Но… то ли у меня лицо такое, то ли голос такой, то ли меня все так воспринимали: «Ой, Верочка Васильева! Ой, какая милая!» И вот такой Верочкой Васильевой в лучшем случае я себя считала. Но потом поняла, что на этом как-то застопорилась: с возрастом этих милых девочек не будет, а что же я буду делать? И в этом смысле наш театр плох: более яркие, комедийные девушки находили свое место, а я со своей лирикой и чистым голосочком оставалась в своей нише. Мне повезло, что Георгий Павлович Менглет поставил «Ложь для узкого круга» и дал мне роль отвратительной женщины. Я благодаря его помощи сыграла хорошо. И поверила немножко, что я не просто голубая девушка, а что-то могу еще.
— Вот ведь парадокс: вы в жизни всегда улыбаетесь, а говорят, на сцене чрезвычайно строги.
— На сцене я очень строгая. Расколы, приколы — меня это очень выбивает. Не понимаю, когда перед выходом рассказывают анекдоты. У меня к сцене, знаете, отношение такое старомодное, как в девятнадцатом веке.
— А у вас есть театральное прозвище? Наверное, нет, если вы не признаете шуток.
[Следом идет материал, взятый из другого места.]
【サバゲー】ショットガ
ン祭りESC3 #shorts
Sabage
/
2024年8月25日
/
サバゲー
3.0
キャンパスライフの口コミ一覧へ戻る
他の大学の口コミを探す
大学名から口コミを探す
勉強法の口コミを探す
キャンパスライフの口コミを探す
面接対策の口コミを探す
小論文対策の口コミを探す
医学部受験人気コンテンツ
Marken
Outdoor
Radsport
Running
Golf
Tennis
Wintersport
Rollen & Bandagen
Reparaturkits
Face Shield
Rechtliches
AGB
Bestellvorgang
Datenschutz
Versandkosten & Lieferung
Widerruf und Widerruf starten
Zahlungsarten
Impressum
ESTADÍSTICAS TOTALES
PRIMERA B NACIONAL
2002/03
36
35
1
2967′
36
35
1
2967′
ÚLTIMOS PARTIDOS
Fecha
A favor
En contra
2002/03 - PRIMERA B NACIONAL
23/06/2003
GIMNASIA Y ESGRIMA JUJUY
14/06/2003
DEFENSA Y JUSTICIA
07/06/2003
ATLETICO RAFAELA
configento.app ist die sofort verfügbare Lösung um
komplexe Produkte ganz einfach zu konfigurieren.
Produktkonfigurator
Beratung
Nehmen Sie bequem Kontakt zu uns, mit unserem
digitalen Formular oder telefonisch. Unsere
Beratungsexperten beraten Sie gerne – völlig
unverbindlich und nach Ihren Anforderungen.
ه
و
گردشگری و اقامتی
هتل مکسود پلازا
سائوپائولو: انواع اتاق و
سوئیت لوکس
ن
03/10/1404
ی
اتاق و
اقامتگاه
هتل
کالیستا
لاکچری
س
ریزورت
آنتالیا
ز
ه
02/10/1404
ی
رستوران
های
— Признаю, но только в жизни. А что до прозвища — вот Олечка Аросева зовет меня Кузьмой. Так и говорит: «Ну, Кузьма, ты давай чего-нибудь подбавь жизненного, а то так нельзя». Иногда Кузечкой меня зовут. Муж, например. А я его Ушком зову (фамилия супруга Ушаков. — М.Р.). Но младшее поколение в театре — Верой Кузьминичной называют.
— Ну что, подбавим жизненного? То есть свадьбы. Я имею в виду ваш эпохальный спектакль, «Свадьба с приданым», который впоследствии стал фильмом.
— Успех у «Свадьбы с приданым» был огромный. Спектакль прошел девятьсот раз. И когда мы пели песни, в зрительном зале подпевали. «На крылечке твоем…» Абсолютное счастье.
— Но в отличие от сцены, где любовь двоих закаляется в битве за урожай, в жизни был любовный треугольник: актриса Васильева — режиссер Борис Равенских актер Владимир Ушаков.
— Во время репетиций, я помню, Борис Иванович кричал на меня: «Вера! Ну нельзя же быть такой во всем амебой. Она добивается. Она злится». Он нервничал, что у меня не выходит. А Владимир Петрович Ушаков, игравший Максима, вошел уже в почти готовый спектакль. Он был женат, потом они разошлись, но не я была причиной развода. И еще будучи женатым, как он потом рассказывал, он в меня влюбился. Когда его ввели в спектакль вместо другого артиста, Леши Егорова (прекрасный, но очень пил), то всю свою влюбленность он в роль вложил. А я в это время, как вы знаете, была влюблена в другого.